Exercise objective – Please say how many lines below include the word "these", with nothing beyond the number.

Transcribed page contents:
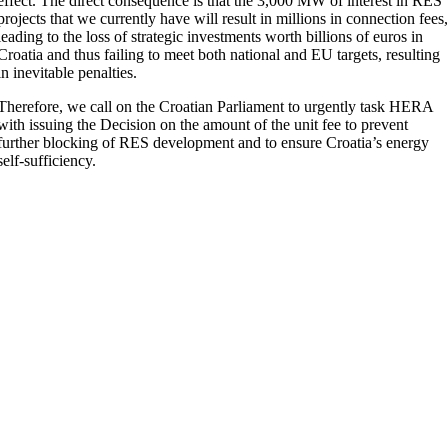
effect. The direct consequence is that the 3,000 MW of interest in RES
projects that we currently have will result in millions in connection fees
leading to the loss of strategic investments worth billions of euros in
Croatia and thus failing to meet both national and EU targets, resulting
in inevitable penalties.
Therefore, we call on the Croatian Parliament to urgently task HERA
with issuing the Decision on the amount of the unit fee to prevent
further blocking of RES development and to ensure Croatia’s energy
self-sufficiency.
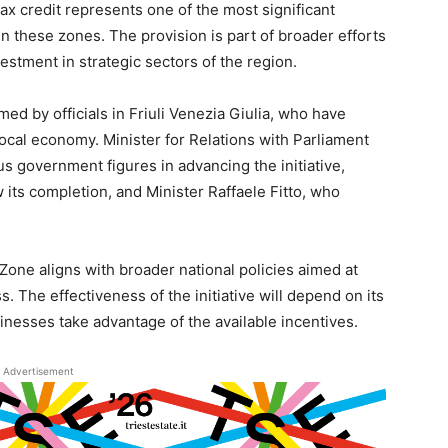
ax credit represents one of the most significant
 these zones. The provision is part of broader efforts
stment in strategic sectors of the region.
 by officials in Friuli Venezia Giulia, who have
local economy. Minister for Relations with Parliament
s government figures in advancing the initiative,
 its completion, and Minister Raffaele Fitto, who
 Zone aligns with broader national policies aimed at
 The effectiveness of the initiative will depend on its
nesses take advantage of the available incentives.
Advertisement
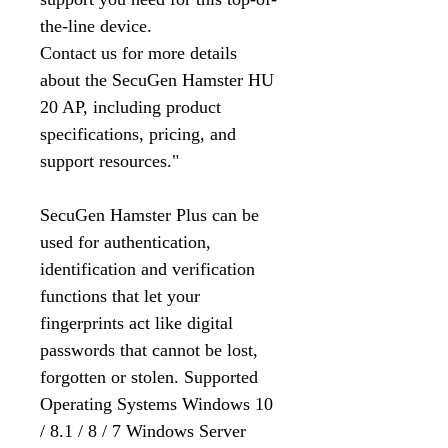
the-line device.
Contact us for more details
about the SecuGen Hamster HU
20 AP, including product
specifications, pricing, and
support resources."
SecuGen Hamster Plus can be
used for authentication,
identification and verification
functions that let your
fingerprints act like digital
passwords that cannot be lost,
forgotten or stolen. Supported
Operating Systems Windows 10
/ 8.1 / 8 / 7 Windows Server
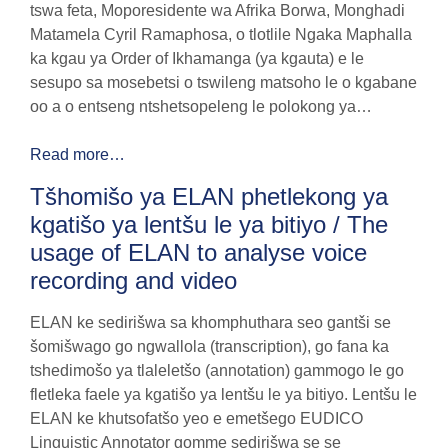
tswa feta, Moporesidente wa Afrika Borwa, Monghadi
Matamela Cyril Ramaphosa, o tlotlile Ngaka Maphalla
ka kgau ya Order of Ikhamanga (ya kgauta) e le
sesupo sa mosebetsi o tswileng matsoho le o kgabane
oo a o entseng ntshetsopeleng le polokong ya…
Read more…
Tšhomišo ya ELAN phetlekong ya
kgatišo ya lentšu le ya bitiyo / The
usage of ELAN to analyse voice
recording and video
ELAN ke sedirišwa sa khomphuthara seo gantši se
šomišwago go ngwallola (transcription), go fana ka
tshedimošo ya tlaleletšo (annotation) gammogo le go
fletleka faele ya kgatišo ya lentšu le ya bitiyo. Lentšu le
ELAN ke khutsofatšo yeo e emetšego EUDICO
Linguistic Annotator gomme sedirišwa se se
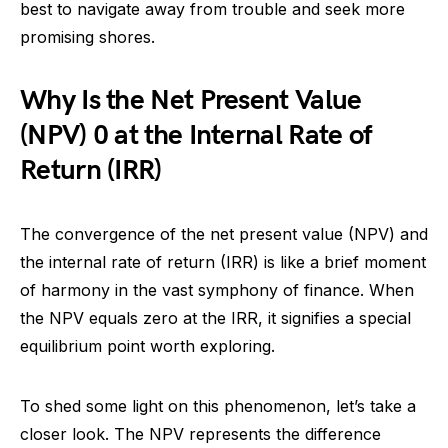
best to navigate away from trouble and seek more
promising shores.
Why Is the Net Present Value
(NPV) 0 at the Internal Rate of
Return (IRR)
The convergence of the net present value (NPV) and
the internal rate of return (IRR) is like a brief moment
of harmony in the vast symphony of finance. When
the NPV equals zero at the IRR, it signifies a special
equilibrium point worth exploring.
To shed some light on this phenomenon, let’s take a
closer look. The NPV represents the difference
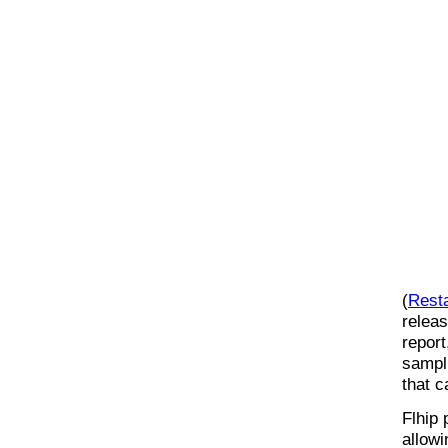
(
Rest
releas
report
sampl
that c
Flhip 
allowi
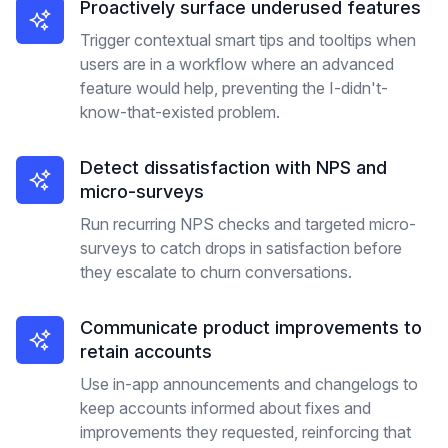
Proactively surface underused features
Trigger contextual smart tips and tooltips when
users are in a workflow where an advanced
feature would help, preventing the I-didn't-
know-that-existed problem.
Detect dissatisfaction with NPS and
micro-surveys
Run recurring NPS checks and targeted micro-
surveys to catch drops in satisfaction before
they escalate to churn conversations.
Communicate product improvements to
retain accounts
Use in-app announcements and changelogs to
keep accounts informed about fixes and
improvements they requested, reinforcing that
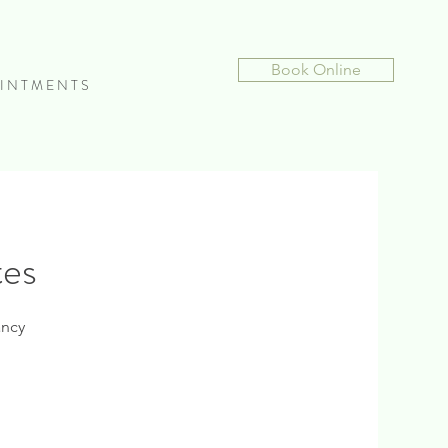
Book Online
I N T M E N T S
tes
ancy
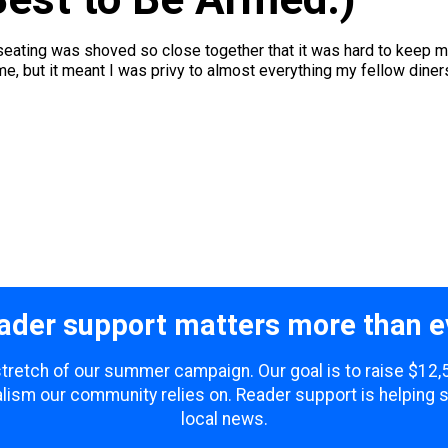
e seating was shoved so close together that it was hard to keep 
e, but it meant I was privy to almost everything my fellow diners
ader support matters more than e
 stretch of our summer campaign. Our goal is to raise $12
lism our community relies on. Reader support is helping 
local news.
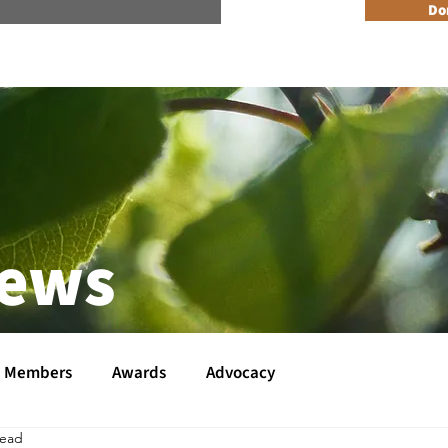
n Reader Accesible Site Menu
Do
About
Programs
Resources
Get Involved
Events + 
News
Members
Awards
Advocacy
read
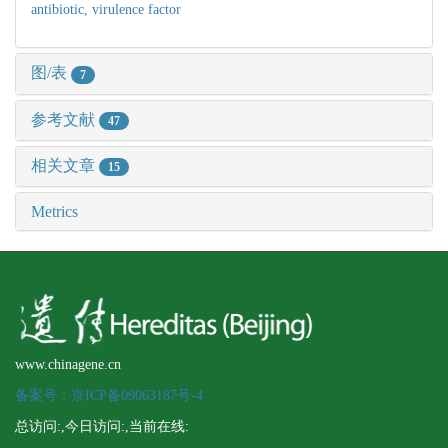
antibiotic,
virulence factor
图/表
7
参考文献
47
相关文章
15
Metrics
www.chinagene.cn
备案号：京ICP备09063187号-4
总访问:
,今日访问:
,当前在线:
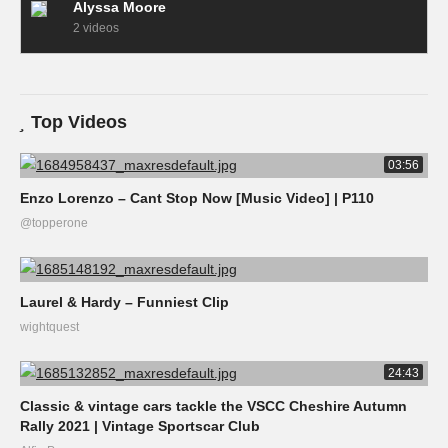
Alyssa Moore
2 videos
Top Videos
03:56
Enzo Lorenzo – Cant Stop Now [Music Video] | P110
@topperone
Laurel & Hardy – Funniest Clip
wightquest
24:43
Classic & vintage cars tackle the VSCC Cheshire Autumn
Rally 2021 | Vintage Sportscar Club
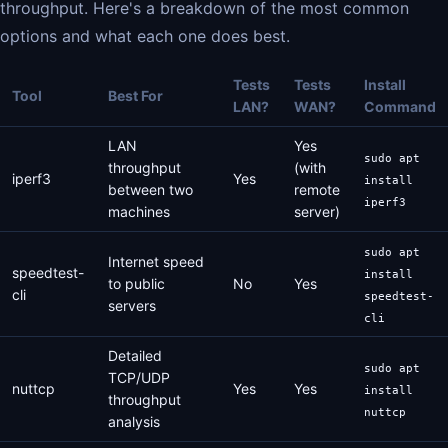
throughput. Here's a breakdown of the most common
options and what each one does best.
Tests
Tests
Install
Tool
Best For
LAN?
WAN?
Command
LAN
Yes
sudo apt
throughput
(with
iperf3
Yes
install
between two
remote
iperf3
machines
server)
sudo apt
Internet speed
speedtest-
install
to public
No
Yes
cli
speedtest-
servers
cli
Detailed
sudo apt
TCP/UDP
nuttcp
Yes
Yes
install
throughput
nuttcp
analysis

* * *

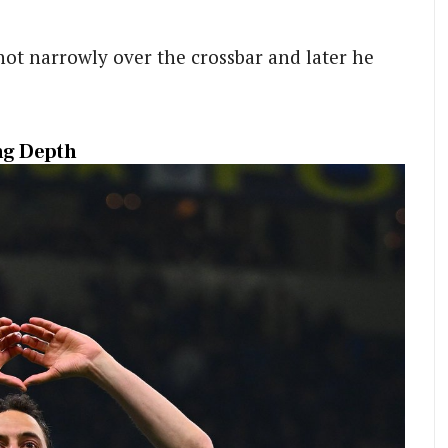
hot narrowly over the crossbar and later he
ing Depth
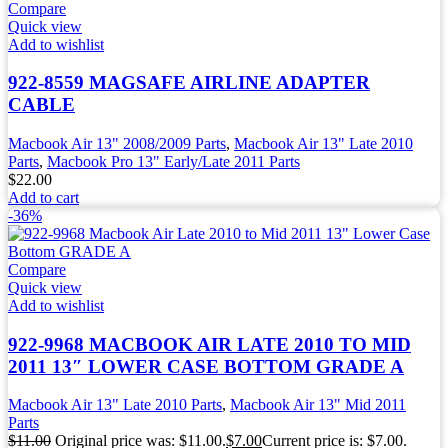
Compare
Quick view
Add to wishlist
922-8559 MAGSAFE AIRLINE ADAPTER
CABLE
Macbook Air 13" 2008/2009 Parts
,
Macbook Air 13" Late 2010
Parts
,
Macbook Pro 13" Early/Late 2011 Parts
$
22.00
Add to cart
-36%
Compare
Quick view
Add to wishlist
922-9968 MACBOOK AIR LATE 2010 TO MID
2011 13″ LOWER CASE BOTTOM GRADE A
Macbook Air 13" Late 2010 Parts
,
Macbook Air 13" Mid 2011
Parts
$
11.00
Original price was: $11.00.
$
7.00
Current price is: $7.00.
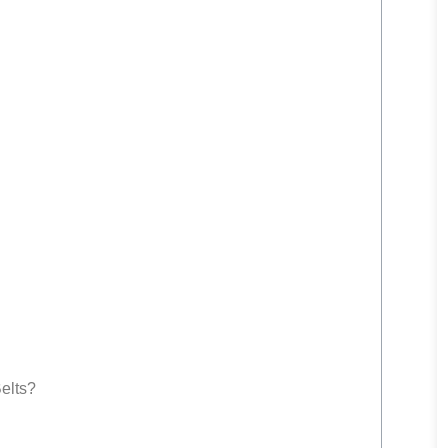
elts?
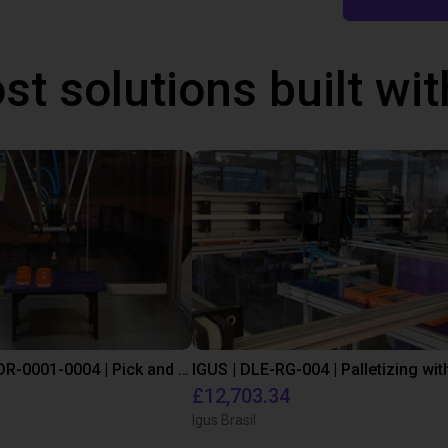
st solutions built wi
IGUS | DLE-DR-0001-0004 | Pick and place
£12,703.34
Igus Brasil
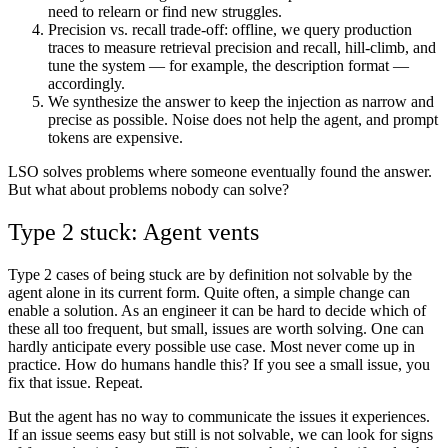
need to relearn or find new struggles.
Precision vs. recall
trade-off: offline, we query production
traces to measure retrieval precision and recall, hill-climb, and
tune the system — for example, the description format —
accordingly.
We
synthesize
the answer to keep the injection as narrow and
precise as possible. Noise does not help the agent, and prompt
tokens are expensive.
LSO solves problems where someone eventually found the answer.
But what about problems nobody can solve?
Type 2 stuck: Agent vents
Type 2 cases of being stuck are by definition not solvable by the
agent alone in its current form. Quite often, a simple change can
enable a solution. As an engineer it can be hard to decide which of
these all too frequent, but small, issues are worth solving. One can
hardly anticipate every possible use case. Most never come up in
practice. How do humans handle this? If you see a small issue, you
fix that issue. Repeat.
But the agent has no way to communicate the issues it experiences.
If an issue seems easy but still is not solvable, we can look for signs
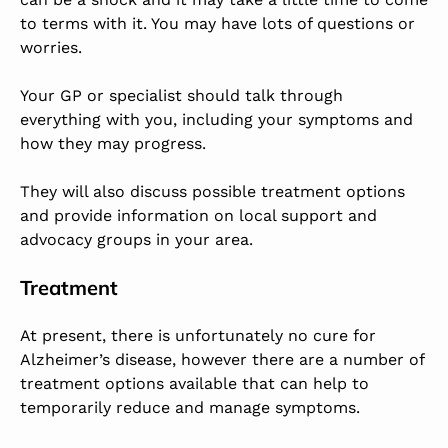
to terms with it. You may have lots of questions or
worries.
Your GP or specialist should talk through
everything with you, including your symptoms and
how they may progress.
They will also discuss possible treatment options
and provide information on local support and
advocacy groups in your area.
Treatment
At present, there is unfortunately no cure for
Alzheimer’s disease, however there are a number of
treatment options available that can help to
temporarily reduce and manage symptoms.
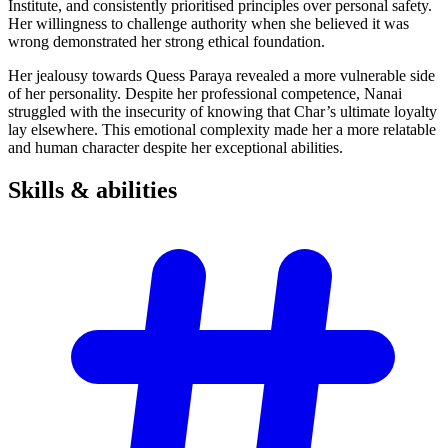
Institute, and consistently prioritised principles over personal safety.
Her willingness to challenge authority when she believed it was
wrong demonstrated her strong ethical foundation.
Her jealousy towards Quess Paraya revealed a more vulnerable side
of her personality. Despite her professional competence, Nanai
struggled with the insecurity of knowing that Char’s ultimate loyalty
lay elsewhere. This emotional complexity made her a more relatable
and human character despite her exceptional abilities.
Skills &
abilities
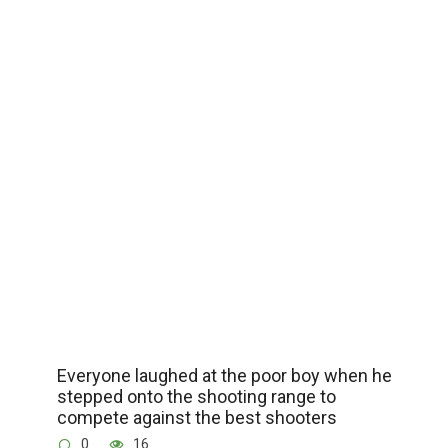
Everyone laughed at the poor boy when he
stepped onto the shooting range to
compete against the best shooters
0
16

Solution to this problem – 2